[Saved data entries]
·····

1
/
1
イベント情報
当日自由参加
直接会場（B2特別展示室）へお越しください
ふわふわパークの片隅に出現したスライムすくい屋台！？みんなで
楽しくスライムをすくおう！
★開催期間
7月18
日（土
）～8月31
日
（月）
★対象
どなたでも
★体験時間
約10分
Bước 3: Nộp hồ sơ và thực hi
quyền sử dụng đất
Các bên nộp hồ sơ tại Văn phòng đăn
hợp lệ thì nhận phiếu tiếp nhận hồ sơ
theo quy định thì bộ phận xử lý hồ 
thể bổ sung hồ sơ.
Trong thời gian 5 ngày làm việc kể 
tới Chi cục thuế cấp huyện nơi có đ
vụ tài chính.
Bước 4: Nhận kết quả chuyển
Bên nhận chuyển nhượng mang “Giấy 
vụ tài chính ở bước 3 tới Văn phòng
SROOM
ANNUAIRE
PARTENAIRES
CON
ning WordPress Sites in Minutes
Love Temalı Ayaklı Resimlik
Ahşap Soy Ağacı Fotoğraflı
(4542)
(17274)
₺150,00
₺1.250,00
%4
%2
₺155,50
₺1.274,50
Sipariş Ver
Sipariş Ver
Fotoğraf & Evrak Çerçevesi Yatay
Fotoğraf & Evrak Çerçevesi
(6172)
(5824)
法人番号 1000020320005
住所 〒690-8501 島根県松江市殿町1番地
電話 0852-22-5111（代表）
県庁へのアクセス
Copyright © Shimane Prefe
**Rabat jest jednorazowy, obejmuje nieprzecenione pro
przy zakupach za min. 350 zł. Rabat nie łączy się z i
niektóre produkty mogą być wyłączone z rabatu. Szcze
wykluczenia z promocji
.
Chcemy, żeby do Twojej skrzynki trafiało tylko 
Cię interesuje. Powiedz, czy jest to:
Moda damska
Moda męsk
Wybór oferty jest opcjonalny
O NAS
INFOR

·····

→ **EXERCISE AIM**: Nothing may be dropped or altered. Copy every line above.

→ **FINISHED EXERCISE**:
1
/
1
イベント情報
当日自由参加
直接会場（B2特別展示室）へお越しください
ふわふわパークの片隅に出現したスライムすくい屋台！？みんなで
楽しくスライムをすくおう！
★開催期間
7月18
日（土
）～8月31
日
（月）
★対象
どなたでも
★体験時間
約10分
Bước 3: Nộp hồ sơ và thực hi
quyền sử dụng đất
Các bên nộp hồ sơ tại Văn phòng đăn
hợp lệ thì nhận phiếu tiếp nhận hồ sơ
theo quy định thì bộ phận xử lý hồ 
thể bổ sung hồ sơ.
Trong thời gian 5 ngày làm việc kể 
tới Chi cục thuế cấp huyện nơi có đ
vụ tài chính.
Bước 4: Nhận kết quả chuyển
Bên nhận chuyển nhượng mang “Giấy 
vụ tài chính ở bước 3 tới Văn phòng
SROOM
ANNUAIRE
PARTENAIRES
CON
ning WordPress Sites in Minutes
Love Temalı Ayaklı Resimlik
Ahşap Soy Ağacı Fotoğraflı
(4542)
(17274)
₺150,00
₺1.250,00
%4
%2
₺155,50
₺1.274,50
Sipariş Ver
Sipariş Ver
Fotoğraf & Evrak Çerçevesi Yatay
Fotoğraf & Evrak Çerçevesi
(6172)
(5824)
法人番号 1000020320005
住所 〒690-8501 島根県松江市殿町1番地
電話 0852-22-5111（代表）
県庁へのアクセス
Copyright © Shimane Prefe
**Rabat jest jednorazowy, obejmuje nieprzecenione pro
przy zakupach za min. 350 zł. Rabat nie łączy się z i
niektóre produkty mogą być wyłączone z rabatu. Szcze
wykluczenia z promocji
.
Chcemy, żeby do Twojej skrzynki trafiało tylko 
Cię interesuje. Powiedz, czy jest to:
Moda damska
Moda męsk
Wybór oferty jest opcjonalny
O NAS
INFOR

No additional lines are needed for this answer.